I had two yellowjacket nests in the wood siding of my house this summer. Several cans of foaming spray had no effect since it couldn't penetrate far enough inside. I found a random forum thread where someone suggested using Sevin insecticide powder on the openings. It took a week and a half of daily applications using a paintbrush, but it seemed to be effective. Less expensive than calling an exterminator, and I have most of the can of powder left for next time.

taneq

Pro tip if you're trying to deal with any of these: Do it while it's cold. Do not (as I did the first time) gird your appendages in towels and other random shielding, then do it in the mid-afternoon when it's been warm for hours and they're prepped to go like fighter jets with warmed up engines. Get up first thing in the morning when it's crispy and you can just get a can of bug spray and coat each one as it comes out. Ethical? No. Effective? Yes. I believe those two might be at odds.

goda90

I do it at night.
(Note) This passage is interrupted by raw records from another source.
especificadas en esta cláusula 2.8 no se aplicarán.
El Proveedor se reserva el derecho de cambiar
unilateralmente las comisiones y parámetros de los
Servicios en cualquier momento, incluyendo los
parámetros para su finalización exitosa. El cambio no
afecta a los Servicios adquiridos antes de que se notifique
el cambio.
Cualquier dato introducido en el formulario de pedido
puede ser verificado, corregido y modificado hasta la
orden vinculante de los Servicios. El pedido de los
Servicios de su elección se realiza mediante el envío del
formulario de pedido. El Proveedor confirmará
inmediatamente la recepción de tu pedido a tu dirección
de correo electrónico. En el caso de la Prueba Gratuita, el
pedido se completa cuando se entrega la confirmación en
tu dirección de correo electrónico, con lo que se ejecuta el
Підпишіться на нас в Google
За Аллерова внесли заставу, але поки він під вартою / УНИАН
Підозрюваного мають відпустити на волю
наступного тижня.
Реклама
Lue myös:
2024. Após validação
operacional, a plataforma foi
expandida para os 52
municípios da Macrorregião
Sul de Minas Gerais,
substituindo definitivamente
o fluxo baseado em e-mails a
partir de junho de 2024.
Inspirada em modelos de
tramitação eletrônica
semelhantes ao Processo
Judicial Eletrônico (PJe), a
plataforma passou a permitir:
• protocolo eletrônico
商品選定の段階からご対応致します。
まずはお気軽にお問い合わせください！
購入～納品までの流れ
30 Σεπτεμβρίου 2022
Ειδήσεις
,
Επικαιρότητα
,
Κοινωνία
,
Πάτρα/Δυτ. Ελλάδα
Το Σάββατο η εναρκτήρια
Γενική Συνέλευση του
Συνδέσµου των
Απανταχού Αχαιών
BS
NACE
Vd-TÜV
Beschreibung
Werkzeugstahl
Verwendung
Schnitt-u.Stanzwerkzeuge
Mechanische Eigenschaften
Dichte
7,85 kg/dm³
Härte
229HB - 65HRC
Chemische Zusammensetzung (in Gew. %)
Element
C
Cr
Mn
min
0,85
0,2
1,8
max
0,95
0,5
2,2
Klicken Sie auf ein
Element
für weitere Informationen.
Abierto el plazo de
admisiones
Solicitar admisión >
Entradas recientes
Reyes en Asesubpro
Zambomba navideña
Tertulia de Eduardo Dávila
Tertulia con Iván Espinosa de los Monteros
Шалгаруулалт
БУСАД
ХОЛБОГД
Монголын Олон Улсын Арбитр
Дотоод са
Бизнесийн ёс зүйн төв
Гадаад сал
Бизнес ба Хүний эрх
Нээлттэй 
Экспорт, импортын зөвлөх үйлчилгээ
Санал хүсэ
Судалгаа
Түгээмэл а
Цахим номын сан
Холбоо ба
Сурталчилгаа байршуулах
They sleep, and using a red headlamp I don't think I disturbed them too much. After I saw activity drop off, I used expanding foam to seal the hole.

LtdJorge

For people that don’t know, regular wasps always leave in the face of danger to the nest. If you have the typical small nest, the easiest thing you can do is hit it fast with a broom or similar. They will all disappear in seconds.

I’ve seen my dad do it a lot of times with his bare hands, never got stung. But if you pass by the nest enough times, you’ll be.

Another good solution is fire. A blow torch with a wide flame, burns their wings (if it doesn’t outright kill them) and also their nest, which is more or less made of paper.

jonbiggums22

I once saw a video of a crazy dude take care of a wasp nest by putting a plastic grocery bag over it and detaching the nest in one smooth motion, then tying it shut and throwing it in the trash. He didn't get stung because the nest was tied up before the wasps even knew they were under attack.

tmerc

Alternatively, if you like having your house not catch on fire...

Soapy water is unreasonably effective. Water alone is not. The soap makes the water extra clingy and does a pretty rapid job of incapacitating insects. Then killing them. I've taken out individual wasps this way, but not a whole nest.

comrade1234

lol. I had a neighbor burn his shed down that way. The fun (not sarcastic) of rural life.

LtdJorge

Well, yeah. You have to be careful. Here, houses are made of brick, and almost no one has a shed, YMMV.

IncreasePosts

Sorry, but no one has a shed? Where do you cook your meth? Please don't tell me the house.